Wrist Pain in Gymnastics: How Does This Injury Occur?January 12, 2016
Wrist pain is a very common issue in gymnastics due to the nature of the sport. With the high frequency and force production that a gymnast experiences can place excessive stress on the wrist joint during weight bearing skills, which include by are not limited to handstands, tumbling, vaulting and single hand transitions on the uneven bars. Some research suggests that forces up to 2.5 times an athlete’s body weight can be loaded through the wrist during some gymnastics skills, and up to 5x during heavy tumbling and vaulting.
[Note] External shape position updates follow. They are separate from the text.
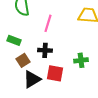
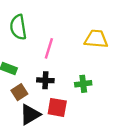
green cross: (81, 60) -> (83, 84), moved

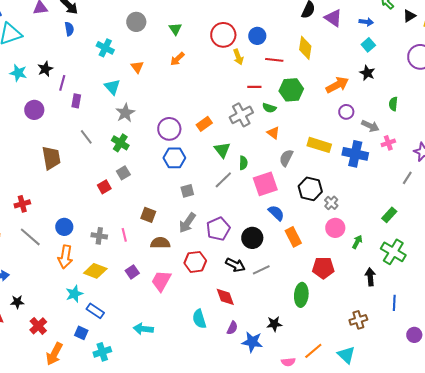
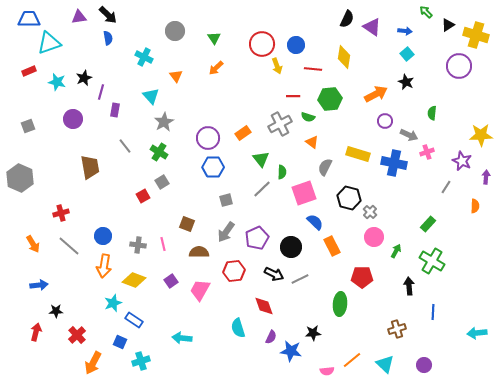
purple circle: (414, 335) -> (424, 365), moved

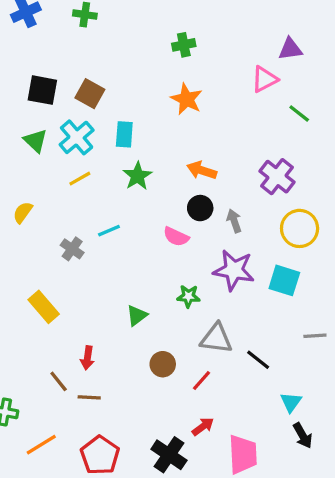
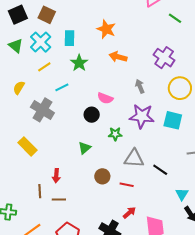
black square: (42, 90) -> (18, 15), turned -30
orange star: (187, 99) -> (106, 29), moved
black circle: (200, 208) -> (92, 115), moved
yellow semicircle: (23, 212) -> (19, 88), moved
cyan line: (109, 231) -> (62, 87), moved
gray cross: (72, 249) -> (42, 110), size x1.6
brown line: (59, 381) -> (40, 191), turned 40
red line: (201, 381) -> (127, 185), turned 64

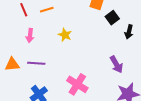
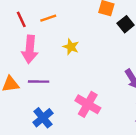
pink arrow: (30, 36) -> (30, 49), size x1.6

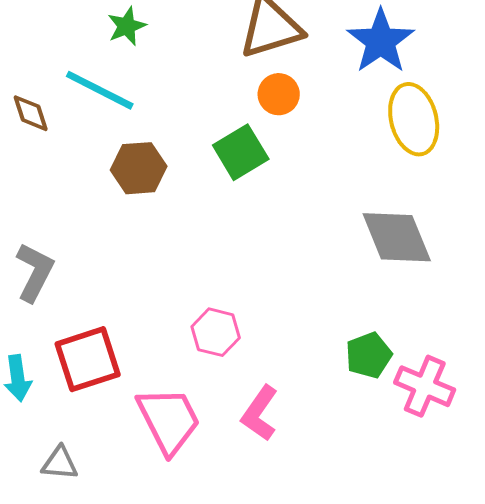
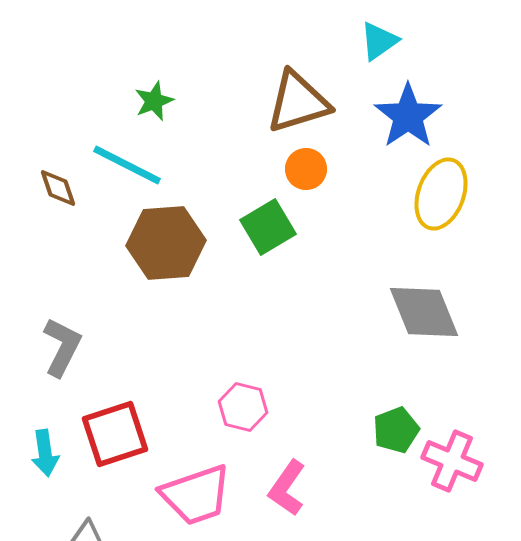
yellow ellipse: (414, 119) -> (441, 194), turned 34
brown hexagon: (139, 168) -> (166, 243), size x1.4
pink trapezoid: (169, 420) -> (196, 495), turned 98

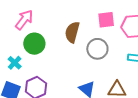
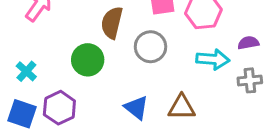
green circle: (34, 44) -> (88, 60), moved

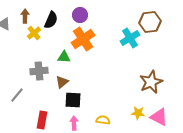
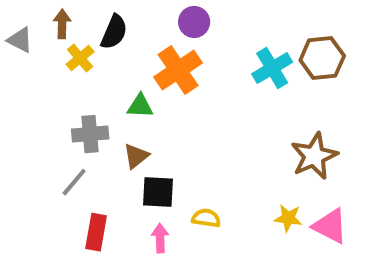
purple circle: (80, 15) -> (194, 22), moved
brown hexagon: (150, 22) -> (322, 58), moved
gray line: (17, 95) -> (74, 182), moved
yellow semicircle: (103, 120) -> (206, 218), moved

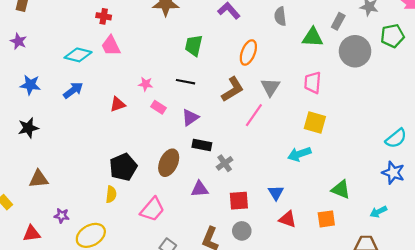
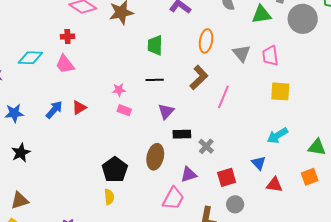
pink trapezoid: (111, 46) -> (65, 64), moved
cyan diamond: (78, 55) -> (30, 58), moved
gray triangle: (270, 87) -> (242, 53), moved
red triangle: (118, 104) -> (79, 108), moved
pink rectangle: (158, 107) -> (124, 110), moved
cyan arrow: (299, 154) -> (277, 136), moved
brown triangle: (39, 179) -> (20, 200), moved
pink trapezoid: (152, 209) -> (173, 198), moved

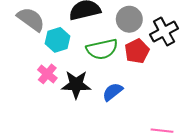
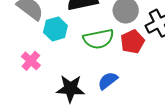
pink cross: (47, 74) -> (31, 61), moved
black star: (76, 84) -> (70, 89), moved

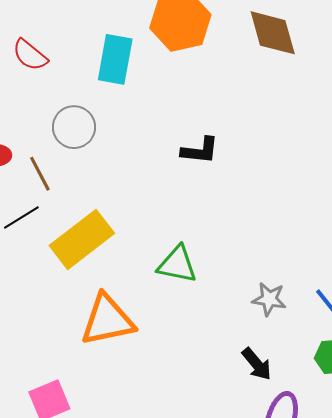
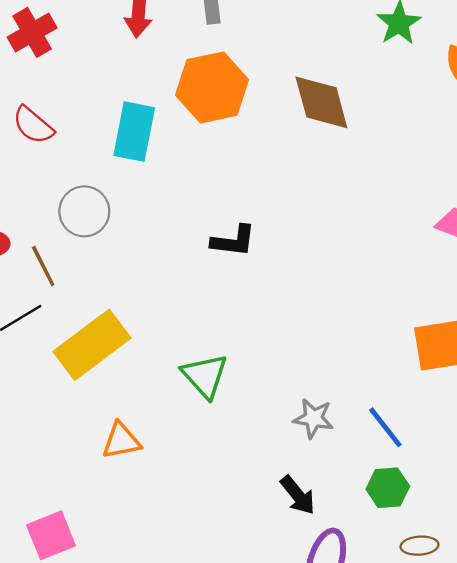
green triangle: (177, 264) -> (205, 376), turned 36
orange triangle: (108, 320) -> (121, 441), size x0.6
These numbers are most likely to dramatically increase if a gymnast performs “short” tumbling with shallow joint angles or during uneven weight bearing that may occur during skills.
Overuse stress forces
As gymnasts, many athletes simply know how to “push through the pain” not fully understanding the consequences that may develop further down the road. If the issue is left unaddressed, the overuse stress forces may progress into a variety of problems like tendonitis, bone bruising, ligament damage, growth plate irritation, scar tissue build up, and possible stress fractures.
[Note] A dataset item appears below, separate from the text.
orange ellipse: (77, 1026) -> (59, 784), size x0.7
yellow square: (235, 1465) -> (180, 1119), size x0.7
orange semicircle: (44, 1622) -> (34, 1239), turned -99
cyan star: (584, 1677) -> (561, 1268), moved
Overall, the structures of the wrist and hand are not designed for heavy weight-bearing, like the ankle joint is, which in turn compromises the internal joint stability during excessively high forces. Further understanding the concepts as to why a gymnast may develop wrist pain, in addition to several techniques to help an athlete possibly manage their problems, are described below:
A huge contributor to wrist pain is the functional ability of the structures and joints above the wrist. These include the elbow, shoulder, scapulae (shoulder blade) and thoracic spine (upper to mid back region), as well as the adjacent muscles surrounding these areas. Problems can arise if there is a lack of mobility and poor arm alignment, static stability (e.g. handstand) or dynamic stability (e.g. handsprings and other movement skills). When the alignment of the entire chain is not functioning properly, the small stabilizing muscles are not able to do their job causing unnecessary compression stress and instability within subsequent joints.
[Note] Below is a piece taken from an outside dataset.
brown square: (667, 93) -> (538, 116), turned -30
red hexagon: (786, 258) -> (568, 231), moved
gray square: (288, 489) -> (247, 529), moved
Muscle tightness & restricted mobility
Muscle tightness and restricted mobility within the arm, shoulder and spine can additionally be considered as a possible cause to wrist pain. The chain of muscles in front of the arm connects to muscles in the chest and the back such as the pecs, lats, biceps and forearm flexors – all contributing to wrist range of motion. These structures are linked through a fascial layer that can create tightness throughout the whole assembly. In the majority of cases, there are two limiting factors to the ability to move into excessive wrist extension: tightness in (1) forearm flexors muscles – front part of the arm; and (2) latissimus dorsi muscles – back muscles.
Range of motion
Another contributing factor to the development of wrist pain in a gymnast is their available range of motion in the wrist – how far the wrist can move into extension (bend backwards) comfortably. In normal motion, the wrist joint usually permits about 70 degrees of extension for everyday use. Gymnast often develop hyper mobility in the wrist joint, attaining about 80 degrees of motion comfortably. However, when the athlete is in a handstand or performing a skill, the force goes far beyond the 80 degrees, often up to 90 -95+ degrees. If the gymnast lacks the ability to move their wrist joint into hyperextension, the joint will push past its limitations leading to pain symptoms.
Use of wrist guards
A common use of protection against wrist pain is wearing wrist guards to limit the hyperextension motion during gymnastics-specific weight bearing skills. More often than not, an athlete who has discomfort in their wrist will most likely have poor joint mobility and flexibility throughout their upper body. Wrist guards are used for wrist joint protection against the high weight bearing forces, however they do not make a gymnast more flexible elsewhere. They may be worn to limit pain symptoms, but the gymnast needs to address the leading causing and/or combination of causes to their wrist pain. Becoming dependent on wrist guards all the time tends to limit the strength development in the wrist flexor and extensor muscles – affecting joint stability and grip strength.